Pani Halina nie wierzy w wersję związaną z samobójstwem. „Nie daje mi to spokoju, on nie mógł tego zrobić. Mój brat był taki religijny, do piekła poszedłby, gdyby popełnił samobójstwo. Nie wierzę, że zrobiłby coś sobie…”, tłumaczyła redakcji Faktu.
Prawdopodobnie ostatnią osobą, która widziała pana Zbigniewa żywego był młody kierowca, który widząc przy drodze 22 marca wieczorem mężczyznę w zaplamionym ubraniu, spytał się, czy mu pomóc. Pan Zbigniew odmówił jednak, więc kierowca odjechał.
Młodzieniec złożył już zeznania na policji. Czy znajdzie się ktoś jeszcze, kto zna więcej szczegółów sprawy? Rodzina pana Zbigniewa bardzo chciałaby wiedzieć, co tak naprawdę się stało. Funkcjonariusze wciąż badają tragiczne zdarzenia krok po kroku.
Kim był Zbigniew O. – uczestnik Jeden z dziesięciu?
Pochodzący z Jaworzna 50-latek wiódł samotne życie.
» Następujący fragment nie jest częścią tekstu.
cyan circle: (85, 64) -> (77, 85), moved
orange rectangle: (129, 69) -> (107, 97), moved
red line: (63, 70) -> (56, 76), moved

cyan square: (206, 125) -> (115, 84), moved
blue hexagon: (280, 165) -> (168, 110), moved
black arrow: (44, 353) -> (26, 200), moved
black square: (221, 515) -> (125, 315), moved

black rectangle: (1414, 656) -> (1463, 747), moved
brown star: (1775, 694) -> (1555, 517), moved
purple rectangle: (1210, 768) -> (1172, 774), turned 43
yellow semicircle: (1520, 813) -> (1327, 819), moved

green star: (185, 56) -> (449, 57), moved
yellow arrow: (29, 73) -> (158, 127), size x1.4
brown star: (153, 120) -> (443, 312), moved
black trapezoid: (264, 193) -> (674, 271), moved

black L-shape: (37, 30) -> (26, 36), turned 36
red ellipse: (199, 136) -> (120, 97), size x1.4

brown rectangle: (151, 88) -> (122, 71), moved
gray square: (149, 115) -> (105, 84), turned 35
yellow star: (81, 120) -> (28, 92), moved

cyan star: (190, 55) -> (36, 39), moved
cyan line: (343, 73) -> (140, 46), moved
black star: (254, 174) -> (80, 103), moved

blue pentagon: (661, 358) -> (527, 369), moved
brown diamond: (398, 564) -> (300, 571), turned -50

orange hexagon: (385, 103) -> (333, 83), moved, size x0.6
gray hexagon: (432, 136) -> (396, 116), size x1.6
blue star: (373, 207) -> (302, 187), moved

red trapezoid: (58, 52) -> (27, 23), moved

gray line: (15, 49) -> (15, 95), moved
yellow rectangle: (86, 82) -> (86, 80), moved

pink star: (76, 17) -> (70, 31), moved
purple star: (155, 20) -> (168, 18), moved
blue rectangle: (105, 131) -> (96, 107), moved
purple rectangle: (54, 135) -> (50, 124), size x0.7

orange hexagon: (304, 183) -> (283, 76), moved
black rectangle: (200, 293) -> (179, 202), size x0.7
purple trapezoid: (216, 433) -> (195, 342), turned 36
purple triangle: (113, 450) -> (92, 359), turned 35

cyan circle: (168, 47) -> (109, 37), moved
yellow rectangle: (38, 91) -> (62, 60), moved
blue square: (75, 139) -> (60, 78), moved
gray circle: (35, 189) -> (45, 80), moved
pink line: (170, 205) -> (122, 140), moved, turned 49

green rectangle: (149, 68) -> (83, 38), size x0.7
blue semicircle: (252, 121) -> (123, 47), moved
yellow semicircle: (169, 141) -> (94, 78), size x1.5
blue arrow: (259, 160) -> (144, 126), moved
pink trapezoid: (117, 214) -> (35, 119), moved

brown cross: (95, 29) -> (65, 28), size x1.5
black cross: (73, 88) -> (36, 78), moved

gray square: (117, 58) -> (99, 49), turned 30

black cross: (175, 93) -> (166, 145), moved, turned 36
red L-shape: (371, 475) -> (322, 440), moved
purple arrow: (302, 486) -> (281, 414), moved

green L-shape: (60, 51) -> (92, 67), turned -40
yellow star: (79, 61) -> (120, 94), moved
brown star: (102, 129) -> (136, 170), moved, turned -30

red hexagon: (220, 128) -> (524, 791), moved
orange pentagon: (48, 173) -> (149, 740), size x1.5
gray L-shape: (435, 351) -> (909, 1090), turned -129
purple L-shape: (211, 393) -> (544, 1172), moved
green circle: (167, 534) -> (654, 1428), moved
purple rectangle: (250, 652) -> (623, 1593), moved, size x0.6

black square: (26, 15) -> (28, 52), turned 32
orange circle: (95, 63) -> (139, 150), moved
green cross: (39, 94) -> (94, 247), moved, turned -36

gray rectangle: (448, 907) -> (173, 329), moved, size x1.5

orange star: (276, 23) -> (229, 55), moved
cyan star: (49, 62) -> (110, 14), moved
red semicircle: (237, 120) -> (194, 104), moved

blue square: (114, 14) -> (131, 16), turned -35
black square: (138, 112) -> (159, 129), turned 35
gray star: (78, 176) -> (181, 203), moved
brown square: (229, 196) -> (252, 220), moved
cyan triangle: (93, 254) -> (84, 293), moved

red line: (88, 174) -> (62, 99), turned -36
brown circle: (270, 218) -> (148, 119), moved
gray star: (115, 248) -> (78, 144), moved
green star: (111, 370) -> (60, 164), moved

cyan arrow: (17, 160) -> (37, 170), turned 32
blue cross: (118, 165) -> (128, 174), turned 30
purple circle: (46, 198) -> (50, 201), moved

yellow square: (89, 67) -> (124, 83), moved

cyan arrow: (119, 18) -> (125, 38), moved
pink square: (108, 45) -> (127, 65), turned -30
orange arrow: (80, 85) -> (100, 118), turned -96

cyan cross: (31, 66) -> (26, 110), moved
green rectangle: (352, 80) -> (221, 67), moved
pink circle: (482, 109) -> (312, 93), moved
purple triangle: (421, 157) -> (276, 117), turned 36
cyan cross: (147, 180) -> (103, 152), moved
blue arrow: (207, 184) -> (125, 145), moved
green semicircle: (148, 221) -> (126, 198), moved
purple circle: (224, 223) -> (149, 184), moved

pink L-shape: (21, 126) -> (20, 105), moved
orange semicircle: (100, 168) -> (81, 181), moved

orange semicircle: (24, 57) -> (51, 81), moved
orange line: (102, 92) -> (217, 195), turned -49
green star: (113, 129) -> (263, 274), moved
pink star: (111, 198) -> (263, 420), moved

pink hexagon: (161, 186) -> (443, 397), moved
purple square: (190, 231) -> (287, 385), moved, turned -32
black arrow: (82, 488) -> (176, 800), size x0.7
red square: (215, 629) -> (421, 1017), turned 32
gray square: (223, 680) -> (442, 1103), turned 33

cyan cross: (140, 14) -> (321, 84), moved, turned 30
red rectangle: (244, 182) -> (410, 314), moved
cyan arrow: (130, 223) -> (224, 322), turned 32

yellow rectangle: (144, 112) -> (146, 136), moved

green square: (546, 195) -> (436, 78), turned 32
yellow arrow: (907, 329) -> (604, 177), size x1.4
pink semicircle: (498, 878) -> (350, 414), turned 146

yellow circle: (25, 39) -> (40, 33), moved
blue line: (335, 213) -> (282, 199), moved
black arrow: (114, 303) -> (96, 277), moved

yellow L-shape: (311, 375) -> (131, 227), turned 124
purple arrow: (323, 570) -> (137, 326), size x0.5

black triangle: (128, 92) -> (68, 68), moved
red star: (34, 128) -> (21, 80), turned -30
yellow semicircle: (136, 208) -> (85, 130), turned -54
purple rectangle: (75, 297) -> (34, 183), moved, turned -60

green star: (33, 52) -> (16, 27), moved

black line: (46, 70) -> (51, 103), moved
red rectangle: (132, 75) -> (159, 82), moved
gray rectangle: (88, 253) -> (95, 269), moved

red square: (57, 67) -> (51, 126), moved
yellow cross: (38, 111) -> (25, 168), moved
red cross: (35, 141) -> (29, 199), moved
Kilka lat temu zmarła jego mama, a najbliższymi mu osobami pozostawali siostra i jej synowie. Jaki Zbigniew O. był prywatnie? „Zbysiu był chodzącą encyklopedią, nieraz pomagał synom w nauce. Wystarczył telefon. Zbysiu nawet w pracy potrafił oderwać się od obowiązków, by pomóc bratankom”, opowiadała Faktowi pani Halina dodając, że 50-latek czytał książki, znał 6 języków i chciał dostać się do Europarlamentu.
Choć widzowie kojarzą pana Zbyszka najbardziej z teleturnieju Jeden z dziesięciu, brał on też udział w VaBanque i Gigantach historii.
Bliskim Zbigniewa O. składamy wyrazy współczucia.